TO REFLECT TWO FOR ONE STOCK SPLITS

SECTION 1.                      INTRODUCTION.

          The Plan was adopted by the Board on July 20, 1993, subject to approval by the Company's stockholders at the annual meeting of stockholders on November 17, 1993.  The purpose of the Plan is to promote the long-term success of the Company and to create incremental stockholder value by (a) encouraging the Independent Directors to focus on critical long-range objectives, (b) encouraging the attraction and retention of Independent Directors with exceptional qualifications and (c) linking Independent Directors directly to stockholder interests through increased stock ownership.  The Plan seeks to achieve this purpose by providing for the grant of nonstatutory options to purchase Common Shares.

          The Plan is intended to comply in all respects with Rule 16b-3 (or its successor) under the Exchange Act and shall be construed accordingly.

SECTION 2.                      DEFINITIONS.

          (a)          "Board" means the Company's Board of Directors, as constituted from time to time.

          (b)          "Change in Control" means the occurrence of any of the following events:

                        (i)                The Company consolidates or merges with, or sells or otherwise transfers more than 50% of its assets or earning power to, any Person in a transaction or series of transactions which result in the holders of the outstanding common stock of the Company immediately prior to the first such transaction holding (either by such shares remaining outstanding or by being converted into securities of the surviving entity) less than a majority of the shares entitled to vote for the election of directors of the surviving entity outstanding immediately after such merger, consolidation, sale or transfer, or

                        (ii)                Any Person becomes the beneficial owner of more than 30% of the outstanding common shares (a "30% Beneficial Owner") and a majority of the members of the Board of Directors of the Company are not Continuing Directors.

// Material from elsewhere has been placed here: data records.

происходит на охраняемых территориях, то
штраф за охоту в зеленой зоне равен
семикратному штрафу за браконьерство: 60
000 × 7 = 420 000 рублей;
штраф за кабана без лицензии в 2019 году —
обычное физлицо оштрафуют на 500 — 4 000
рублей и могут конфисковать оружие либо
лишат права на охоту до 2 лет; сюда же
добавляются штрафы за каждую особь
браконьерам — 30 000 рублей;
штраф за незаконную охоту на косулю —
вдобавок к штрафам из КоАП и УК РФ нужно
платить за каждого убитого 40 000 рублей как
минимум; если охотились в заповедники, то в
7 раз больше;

                    (iii)                 For purposes of this definition of Change in Control:

                                                        a)  "Beneficial Ownership" shall be determined in accordance with Rule 13-d-3 under the "Securities Exchange Act of 1934 (the "1934 Act"), but shall not include ownership by any Subsidiary or any employee benefit plan of the Company.


                                                        b)   "Continuing Director" shall mean any member of the Board of Directors of the Company who is not a 30% Beneficial Owner or a representative of a 30% Beneficial Owner and who was either (i) a member of the Board prior to the time that any Person becomes a 30% Beneficial Owner or (ii) subsequently becomes a member of the Board, if such the Board, if such Person's election to the Board is recommended or approved by a majority of Continuing Directors.

                                                        c)   "Person" shall mean any individual, firm, partnership, corporation or other entity, and shall include any successor of such entity and all Affiliates, Associates and Subsidiaries (as those terms are defined in Rule 12b-2 under the 1934 Act) of such Person; provided, however, that the term "Person" shall not include H C Investments, Inc., a U.S. affiliate of Henkel KGaA, or any of Henkel KGaA's other Subsidiaries.

          (c)          "Code" means the Internal Revenue Code of 1986, as amended.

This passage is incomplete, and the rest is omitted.